→ Problem: Repeat all the lines below exactly, but omit the pictures.

→ Supplied material:
Start of Block

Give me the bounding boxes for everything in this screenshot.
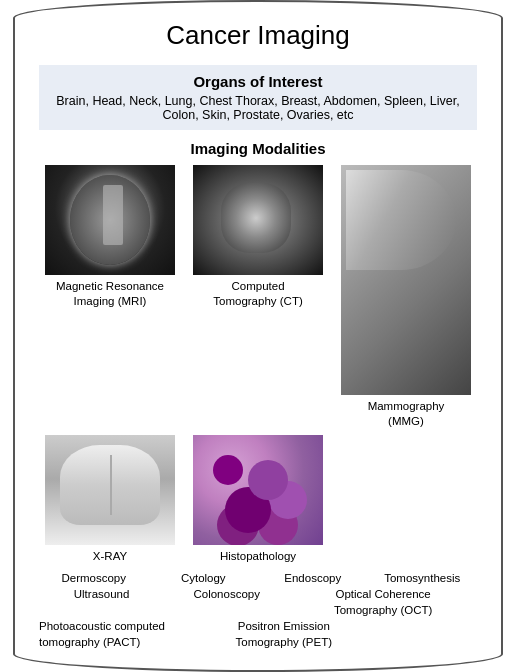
label-row-3: Photoacoustic computedtomography (PACT) … [39,618,477,650]
organs-heading: Organs of Interest [51,73,465,90]
mammo2-cell [335,435,477,564]
organs-section: Organs of Interest Brain, Head, Neck, Lu… [39,65,477,130]
organs-text: Brain, Head, Neck, Lung, Chest Thorax, B… [51,94,465,122]
main-card: Cancer Imaging Organs of Interest Brain,… [13,0,503,672]
histo-image [193,435,323,545]
images-grid: Magnetic ResonanceImaging (MRI) Computed… [39,165,477,564]
xray-cell: X-RAY [39,435,181,564]
histo-cell: Histopathology [187,435,329,564]
label-pact: Photoacoustic computedtomography (PACT) [39,618,219,650]
label-cytology: Cytology [149,570,259,586]
modalities-section: Imaging Modalities Magnetic ResonanceIma… [39,140,477,650]
xray-caption: X-RAY [93,549,127,564]
label-pet: Positron EmissionTomography (PET) [219,618,348,650]
mammo-image [341,165,471,395]
histo-caption: Histopathology [220,549,296,564]
mri-cell: Magnetic ResonanceImaging (MRI) [39,165,181,429]
label-dermoscopy: Dermoscopy [39,570,149,586]
mri-image [45,165,175,275]
label-oct: Optical CoherenceTomography (OCT) [289,586,477,618]
modalities-heading: Imaging Modalities [39,140,477,157]
label-ultrasound: Ultrasound [39,586,164,602]
ct-caption: ComputedTomography (CT) [213,279,302,309]
mammo-caption: Mammography(MMG) [368,399,445,429]
ct-cell: ComputedTomography (CT) [187,165,329,429]
label-row-1: Dermoscopy Cytology Endoscopy Tomosynthe… [39,570,477,586]
label-tomosynthesis: Tomosynthesis [368,570,478,586]
xray-image [45,435,175,545]
extra-labels: Dermoscopy Cytology Endoscopy Tomosynthe… [39,570,477,650]
mri-caption: Magnetic ResonanceImaging (MRI) [56,279,164,309]
label-row-2: Ultrasound Colonoscopy Optical Coherence… [39,586,477,618]
label-endoscopy: Endoscopy [258,570,368,586]
label-colonoscopy: Colonoscopy [164,586,289,602]
mammo-cell: Mammography(MMG) [335,165,477,429]
main-title: Cancer Imaging [39,20,477,51]
ct-image [193,165,323,275]
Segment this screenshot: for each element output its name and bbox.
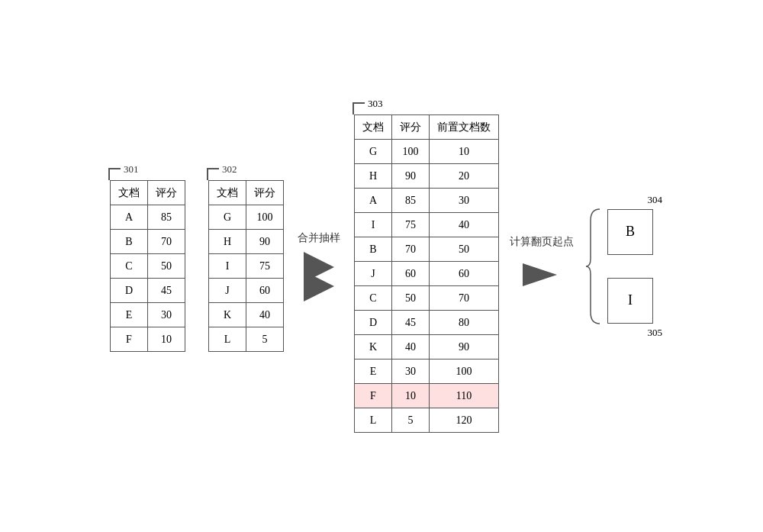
- table-row: A: [111, 205, 148, 230]
- merge-arrow-container: 合并抽样: [296, 231, 342, 301]
- table-row: D: [355, 311, 392, 335]
- table-row: 75: [246, 254, 284, 279]
- table-row: J: [209, 279, 246, 303]
- table-row: 30: [392, 360, 430, 384]
- bracket-303: [353, 102, 365, 114]
- table-row: 85: [148, 205, 185, 230]
- table-row: 60: [392, 262, 430, 286]
- table-row: L: [355, 408, 392, 433]
- tbody-302: G100H90I75J60K40L5: [209, 205, 284, 352]
- table-row: E: [355, 360, 392, 384]
- table-row: 20: [430, 164, 499, 189]
- table-row: 5: [392, 408, 430, 433]
- tbody-301: A85B70C50D45E30F10: [111, 205, 185, 352]
- table-row: D: [111, 279, 148, 303]
- table-row: 90: [392, 164, 430, 189]
- th-303-score: 评分: [392, 115, 430, 140]
- table-row: 60: [430, 262, 499, 286]
- table-row: F: [355, 384, 392, 408]
- label-305: 305: [648, 327, 663, 339]
- table-row: H: [355, 164, 392, 189]
- table-302-wrapper: 302 文档 评分 G100H90I75J60K40L5: [208, 180, 284, 352]
- table-row: L: [209, 327, 246, 352]
- table-row: 70: [148, 230, 185, 254]
- table-row: B: [355, 237, 392, 262]
- table-row: 30: [148, 303, 185, 327]
- table-row: 45: [148, 279, 185, 303]
- table-row: 80: [430, 311, 499, 335]
- table-row: C: [111, 254, 148, 279]
- table-row: 90: [430, 335, 499, 360]
- table-row: 50: [148, 254, 185, 279]
- table-row: 10: [392, 384, 430, 408]
- table-row: 70: [392, 237, 430, 262]
- table-301-wrapper: 301 文档 评分 A85B70C50D45E30F10: [110, 180, 185, 352]
- result-i-text: I: [628, 292, 633, 308]
- table-row: 40: [430, 213, 499, 237]
- table-row: 60: [246, 279, 284, 303]
- th-302-score: 评分: [246, 181, 284, 205]
- table-row: H: [209, 230, 246, 254]
- table-303: 文档 评分 前置文档数 G10010H9020A8530I7540B7050J6…: [354, 114, 499, 433]
- table-row: K: [209, 303, 246, 327]
- result-b-container: 304 B: [607, 209, 653, 255]
- table-row: 100: [246, 205, 284, 230]
- bracket-301: [108, 168, 121, 180]
- calc-arrow-container: 计算翻页起点: [510, 235, 574, 298]
- table-row: 40: [246, 303, 284, 327]
- table-row: E: [111, 303, 148, 327]
- calc-label: 计算翻页起点: [510, 235, 574, 249]
- calc-arrow-svg: [519, 252, 565, 298]
- bracket-302: [207, 168, 219, 180]
- table-row: 90: [246, 230, 284, 254]
- result-box-i: I: [607, 278, 653, 324]
- table-row: A: [355, 189, 392, 213]
- tables-section: 301 文档 评分 A85B70C50D45E30F10 302 文档: [110, 180, 284, 352]
- svg-marker-1: [304, 271, 334, 301]
- th-302-doc: 文档: [209, 181, 246, 205]
- table-row: F: [111, 327, 148, 352]
- table-row: B: [111, 230, 148, 254]
- table-row: 100: [392, 140, 430, 164]
- table-row: K: [355, 335, 392, 360]
- table-row: 85: [392, 189, 430, 213]
- table-row: 70: [430, 286, 499, 311]
- results-stack: 304 B I 305: [607, 209, 653, 324]
- table-row: 10: [148, 327, 185, 352]
- table-row: I: [355, 213, 392, 237]
- label-304: 304: [648, 194, 663, 206]
- table-row: G: [209, 205, 246, 230]
- table-row: J: [355, 262, 392, 286]
- result-box-b: B: [607, 209, 653, 255]
- th-301-doc: 文档: [111, 181, 148, 205]
- table-row: 50: [392, 286, 430, 311]
- main-container: 301 文档 评分 A85B70C50D45E30F10 302 文档: [0, 0, 763, 532]
- table-row: C: [355, 286, 392, 311]
- tbody-303: G10010H9020A8530I7540B7050J6060C5070D458…: [355, 140, 499, 433]
- table-row: 5: [246, 327, 284, 352]
- table-row: 50: [430, 237, 499, 262]
- th-303-doc: 文档: [355, 115, 392, 140]
- table-301: 文档 评分 A85B70C50D45E30F10: [110, 180, 185, 352]
- table-row: 75: [392, 213, 430, 237]
- label-302: 302: [222, 163, 237, 176]
- table-row: 10: [430, 140, 499, 164]
- table-row: 120: [430, 408, 499, 433]
- right-results-section: 304 B I 305: [584, 205, 653, 327]
- table-row: I: [209, 254, 246, 279]
- table-302: 文档 评分 G100H90I75J60K40L5: [208, 180, 284, 352]
- result-i-container: I 305: [607, 278, 653, 324]
- label-301: 301: [124, 163, 139, 176]
- merge-label: 合并抽样: [298, 231, 340, 245]
- result-b-text: B: [626, 224, 635, 240]
- svg-marker-2: [523, 263, 557, 286]
- brace-svg: [584, 205, 603, 327]
- merge-arrow-svg: [296, 248, 342, 301]
- th-301-score: 评分: [148, 181, 185, 205]
- table-row: 45: [392, 311, 430, 335]
- table-row: G: [355, 140, 392, 164]
- table-row: 40: [392, 335, 430, 360]
- table-row: 110: [430, 384, 499, 408]
- table-row: 100: [430, 360, 499, 384]
- table-row: 30: [430, 189, 499, 213]
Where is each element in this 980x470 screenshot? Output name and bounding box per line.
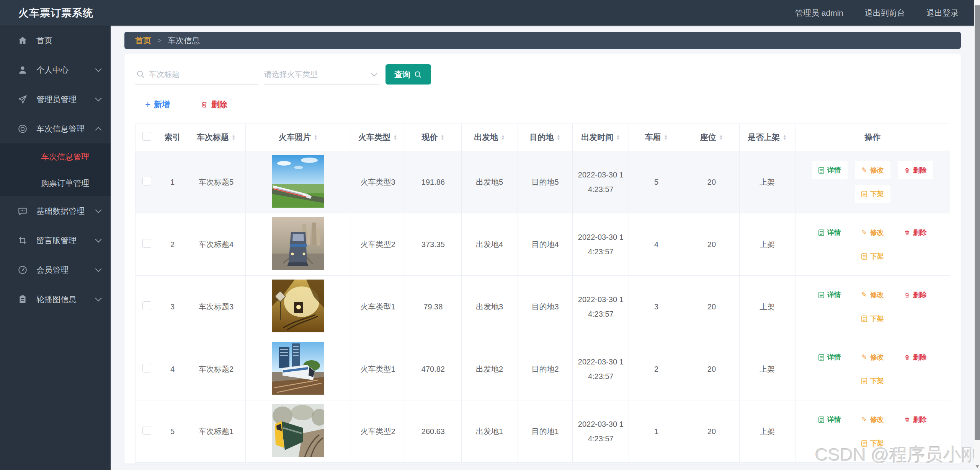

End of Block

→ Written answer:
Give me the bounding boxes for everything in this screenshot.
label-row-3: Photoacoustic computedtomography (PACT) … [39,618,477,650]
organs-heading: Organs of Interest [51,73,465,90]
mammo2-cell [335,435,477,564]
organs-section: Organs of Interest Brain, Head, Neck, Lu… [39,65,477,130]
organs-text: Brain, Head, Neck, Lung, Chest Thorax, B… [51,94,465,122]
main-card: Cancer Imaging Organs of Interest Brain,… [13,0,503,672]
histo-image [193,435,323,545]
images-grid: Magnetic ResonanceImaging (MRI) Computed… [39,165,477,564]
xray-cell: X-RAY [39,435,181,564]
histo-cell: Histopathology [187,435,329,564]
label-pact: Photoacoustic computedtomography (PACT) [39,618,219,650]
label-cytology: Cytology [149,570,259,586]
modalities-section: Imaging Modalities Magnetic ResonanceIma… [39,140,477,650]
xray-caption: X-RAY [93,549,127,564]
label-pet: Positron EmissionTomography (PET) [219,618,348,650]
mammo-image [341,165,471,395]
histo-caption: Histopathology [220,549,296,564]
mri-cell: Magnetic ResonanceImaging (MRI) [39,165,181,429]
label-dermoscopy: Dermoscopy [39,570,149,586]
mri-image [45,165,175,275]
label-oct: Optical CoherenceTomography (OCT) [289,586,477,618]
modalities-heading: Imaging Modalities [39,140,477,157]
label-ultrasound: Ultrasound [39,586,164,602]
ct-caption: ComputedTomography (CT) [213,279,302,309]
mammo-caption: Mammography(MMG) [368,399,445,429]
ct-cell: ComputedTomography (CT) [187,165,329,429]
label-row-1: Dermoscopy Cytology Endoscopy Tomosynthe… [39,570,477,586]
label-tomosynthesis: Tomosynthesis [368,570,478,586]
xray-image [45,435,175,545]
extra-labels: Dermoscopy Cytology Endoscopy Tomosynthe… [39,570,477,650]
mri-caption: Magnetic ResonanceImaging (MRI) [56,279,164,309]
label-row-2: Ultrasound Colonoscopy Optical Coherence… [39,586,477,618]
label-endoscopy: Endoscopy [258,570,368,586]
label-colonoscopy: Colonoscopy [164,586,289,602]
mammo-cell: Mammography(MMG) [335,165,477,429]
main-title: Cancer Imaging [39,20,477,51]
ct-image [193,165,323,275]
Segment this screenshot: for each element output its name and bbox.
- table-row: A: [111, 205, 148, 230]
- merge-arrow-container: 合并抽样: [296, 231, 342, 301]
- table-row: D: [355, 311, 392, 335]
- table-row: 75: [246, 254, 284, 279]
- table-row: J: [209, 279, 246, 303]
- table-row: 30: [392, 360, 430, 384]
- bracket-303: [353, 102, 365, 114]
- table-row: 85: [148, 205, 185, 230]
- table-row: 60: [392, 262, 430, 286]
- table-row: L: [355, 408, 392, 433]
- tbody-302: G100H90I75J60K40L5: [209, 205, 284, 352]
- table-row: E: [355, 360, 392, 384]
- table-row: 20: [430, 164, 499, 189]
- table-row: 5: [392, 408, 430, 433]
- tbody-301: A85B70C50D45E30F10: [111, 205, 185, 352]
- table-row: D: [111, 279, 148, 303]
- table-row: 90: [392, 164, 430, 189]
- th-303-score: 评分: [392, 115, 430, 140]
- table-row: 60: [430, 262, 499, 286]
- table-row: F: [355, 384, 392, 408]
- label-305: 305: [648, 327, 663, 339]
- table-row: H: [355, 164, 392, 189]
- table-302-wrapper: 302 文档 评分 G100H90I75J60K40L5: [208, 180, 284, 352]
- table-row: L: [209, 327, 246, 352]
- table-row: 70: [148, 230, 185, 254]
- table-row: B: [355, 237, 392, 262]
- table-row: 30: [148, 303, 185, 327]
- table-row: 45: [148, 279, 185, 303]
- table-row: 80: [430, 311, 499, 335]
- table-row: C: [111, 254, 148, 279]
- table-row: 90: [430, 335, 499, 360]
- table-row: 50: [148, 254, 185, 279]
- table-row: 10: [392, 384, 430, 408]
- table-row: 70: [392, 237, 430, 262]
- table-301-wrapper: 301 文档 评分 A85B70C50D45E30F10: [110, 180, 185, 352]
- result-i-text: I: [628, 292, 633, 308]
- table-row: 40: [430, 213, 499, 237]
- table-row: 60: [246, 279, 284, 303]
- th-302-score: 评分: [246, 181, 284, 205]
- table-row: H: [209, 230, 246, 254]
- table-303: 文档 评分 前置文档数 G10010H9020A8530I7540B7050J6…: [354, 114, 499, 433]
- table-row: K: [209, 303, 246, 327]
- result-b-container: 304 B: [607, 209, 653, 255]
- table-row: 100: [246, 205, 284, 230]
- bracket-301: [108, 168, 121, 180]
- calc-arrow-container: 计算翻页起点: [510, 235, 574, 298]
- table-row: 40: [246, 303, 284, 327]
- table-row: E: [111, 303, 148, 327]
- calc-label: 计算翻页起点: [510, 235, 574, 249]
- calc-arrow-svg: [519, 252, 565, 298]
- bracket-302: [207, 168, 219, 180]
- table-row: 90: [246, 230, 284, 254]
- result-box-i: I: [607, 278, 653, 324]
- table-row: A: [355, 189, 392, 213]
- tables-section: 301 文档 评分 A85B70C50D45E30F10 302 文档: [110, 180, 284, 352]
- svg-marker-1: [304, 271, 334, 301]
- th-302-doc: 文档: [209, 181, 246, 205]
- table-row: F: [111, 327, 148, 352]
- table-row: B: [111, 230, 148, 254]
- table-row: 100: [392, 140, 430, 164]
- table-row: K: [355, 335, 392, 360]
- table-row: 85: [392, 189, 430, 213]
- table-row: 70: [430, 286, 499, 311]
- results-stack: 304 B I 305: [607, 209, 653, 324]
- table-row: 10: [148, 327, 185, 352]
- table-row: I: [355, 213, 392, 237]
- label-304: 304: [648, 194, 663, 206]
- table-row: G: [209, 205, 246, 230]
- table-row: J: [355, 262, 392, 286]
- result-box-b: B: [607, 209, 653, 255]
- th-301-doc: 文档: [111, 181, 148, 205]
- table-row: 50: [392, 286, 430, 311]
- main-container: 301 文档 评分 A85B70C50D45E30F10 302 文档: [0, 0, 763, 532]
- table-row: C: [355, 286, 392, 311]
- tbody-303: G10010H9020A8530I7540B7050J6060C5070D458…: [355, 140, 499, 433]
- table-row: 5: [246, 327, 284, 352]
- table-row: 50: [430, 237, 499, 262]
- th-303-doc: 文档: [355, 115, 392, 140]
- table-301: 文档 评分 A85B70C50D45E30F10: [110, 180, 185, 352]
- table-row: 75: [392, 213, 430, 237]
- label-302: 302: [222, 163, 237, 176]
- table-row: 10: [430, 140, 499, 164]
- table-row: 120: [430, 408, 499, 433]
- right-results-section: 304 B I 305: [584, 205, 653, 327]
- table-row: I: [209, 254, 246, 279]
- table-302: 文档 评分 G100H90I75J60K40L5: [208, 180, 284, 352]
- result-i-container: I 305: [607, 278, 653, 324]
- label-301: 301: [124, 163, 139, 176]
- merge-label: 合并抽样: [298, 231, 340, 245]
- result-b-text: B: [626, 224, 635, 240]
- svg-marker-2: [523, 263, 557, 286]
- brace-svg: [584, 205, 603, 327]
- merge-arrow-svg: [296, 248, 342, 301]
- th-301-score: 评分: [148, 181, 185, 205]
- table-row: 45: [392, 311, 430, 335]
- table-row: G: [355, 140, 392, 164]
- table-row: 40: [392, 335, 430, 360]
- table-row: 110: [430, 384, 499, 408]
- table-row: 100: [430, 360, 499, 384]
- table-row: 30: [430, 189, 499, 213]
Where is each element in this 980x470 screenshot? Output name and bounding box per line.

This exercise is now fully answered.